## [Available data]
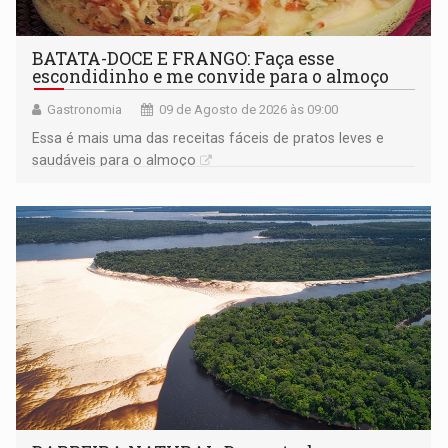
BATATA-DOCE E FRANGO: Faça esse
escondidinho e me convide para o almoço
Gastronomia
09 de Agosto de 2026 às 09:00
Essa é mais uma das receitas fáceis de pratos leves e
saudáveis para o almoço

## [Exercise goal]
If an entry above holds a picture, leave that picture out and print the rest exactly.

## [Answer to this problem]
BATATA-DOCE E FRANGO: Faça esse
escondidinho e me convide para o almoço
Gastronomia
09 de Agosto de 2026 às 09:00
Essa é mais uma das receitas fáceis de pratos leves e
saudáveis para o almoço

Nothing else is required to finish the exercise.